▶ Exercise aim
Among the entries below, find the line with "Производители компонентов для сборки ПК" and the line with "carmen martinez". Return exactly those lines and every line between them, but no pictures.

....

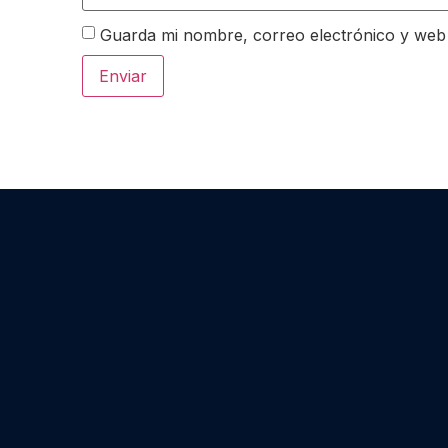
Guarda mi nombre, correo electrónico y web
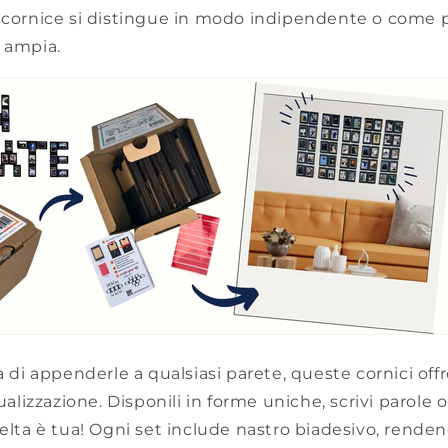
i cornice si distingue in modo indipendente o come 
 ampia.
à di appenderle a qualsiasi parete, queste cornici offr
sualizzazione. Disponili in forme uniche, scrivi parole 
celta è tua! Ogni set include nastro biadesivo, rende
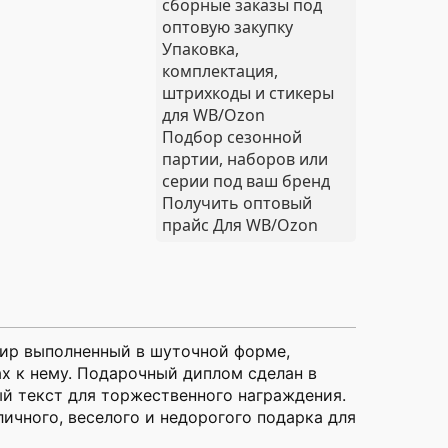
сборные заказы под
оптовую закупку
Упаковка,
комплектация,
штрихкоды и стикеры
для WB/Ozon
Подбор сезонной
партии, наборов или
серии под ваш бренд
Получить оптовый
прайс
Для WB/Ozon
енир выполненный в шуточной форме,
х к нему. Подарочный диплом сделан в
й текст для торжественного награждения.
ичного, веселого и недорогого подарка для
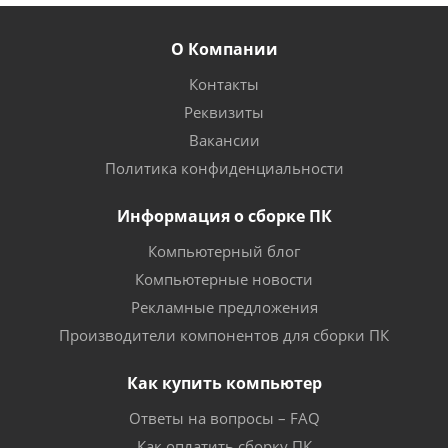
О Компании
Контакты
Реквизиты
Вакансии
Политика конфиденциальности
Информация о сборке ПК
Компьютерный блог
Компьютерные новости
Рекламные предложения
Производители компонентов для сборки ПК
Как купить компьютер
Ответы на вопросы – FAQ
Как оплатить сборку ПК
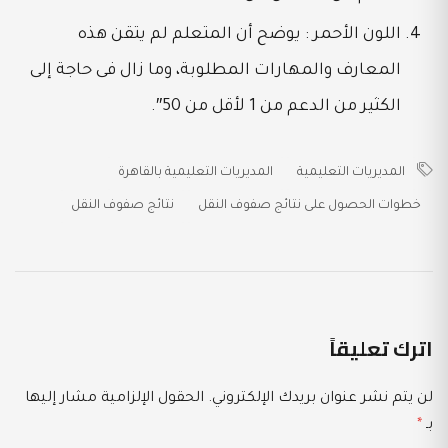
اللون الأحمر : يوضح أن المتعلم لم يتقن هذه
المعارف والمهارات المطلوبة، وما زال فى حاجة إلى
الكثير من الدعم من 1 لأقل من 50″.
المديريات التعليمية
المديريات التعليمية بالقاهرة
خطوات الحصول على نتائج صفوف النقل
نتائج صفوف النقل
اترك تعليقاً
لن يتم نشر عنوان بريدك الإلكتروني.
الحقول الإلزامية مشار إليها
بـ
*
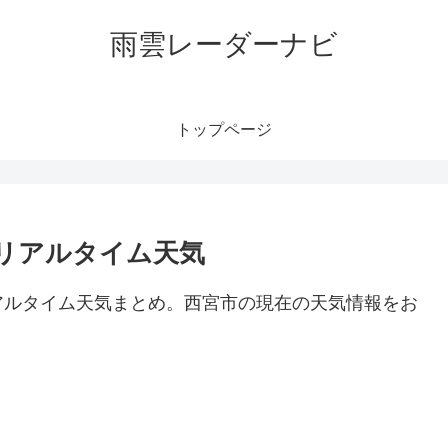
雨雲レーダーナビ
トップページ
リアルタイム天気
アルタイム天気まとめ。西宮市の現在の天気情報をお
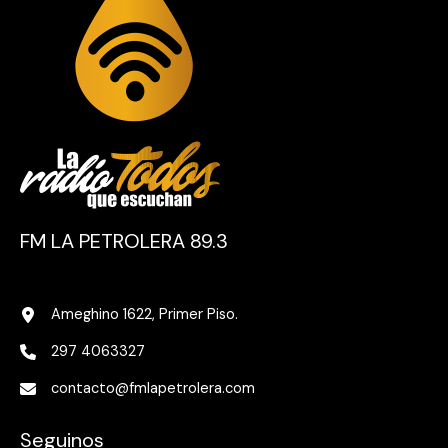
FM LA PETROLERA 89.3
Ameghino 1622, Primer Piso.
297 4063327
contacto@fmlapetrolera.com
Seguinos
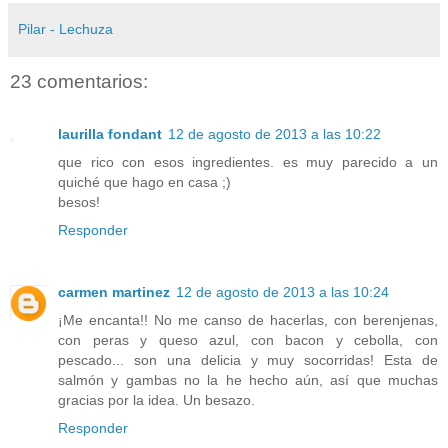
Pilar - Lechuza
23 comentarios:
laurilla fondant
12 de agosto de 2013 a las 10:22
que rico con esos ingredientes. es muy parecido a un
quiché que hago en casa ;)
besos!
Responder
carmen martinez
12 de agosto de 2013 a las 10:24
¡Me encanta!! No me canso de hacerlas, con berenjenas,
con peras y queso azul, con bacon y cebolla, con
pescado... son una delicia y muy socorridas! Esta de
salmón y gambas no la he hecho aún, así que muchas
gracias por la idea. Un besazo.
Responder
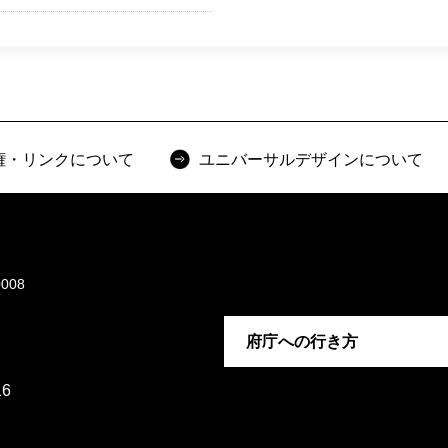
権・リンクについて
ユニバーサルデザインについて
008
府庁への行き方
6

....

▶ Written solution
Производители компонентов для сборки ПК
Как купить компьютер
Ответы на вопросы – FAQ
Как оплатить сборку ПК
اللون الأحمر : يوضح أن المتعلم لم يتقن هذه
المعارف والمهارات المطلوبة، وما زال فى حاجة إلى
الكثير من الدعم من 1 لأقل من 50″.
المديريات التعليمية
المديريات التعليمية بالقاهرة
خطوات الحصول على نتائج صفوف النقل
نتائج صفوف النقل
اترك تعليقاً
لن يتم نشر عنوان بريدك الإلكتروني.
الحقول الإلزامية مشار إليها
بـ
*
雨雲レーダーナビ
トップページ
リアルタイム天気
アルタイム天気まとめ。西宮市の現在の天気情報をお
FM LA PETROLERA 89.3
Ameghino 1622, Primer Piso.
297 4063327
contacto@fmlapetrolera.com
Seguinos
Pilar - Lechuza
23 comentarios:
laurilla fondant
12 de agosto de 2013 a las 10:22
que rico con esos ingredientes. es muy parecido a un
quiché que hago en casa ;)
besos!
Responder
carmen martinez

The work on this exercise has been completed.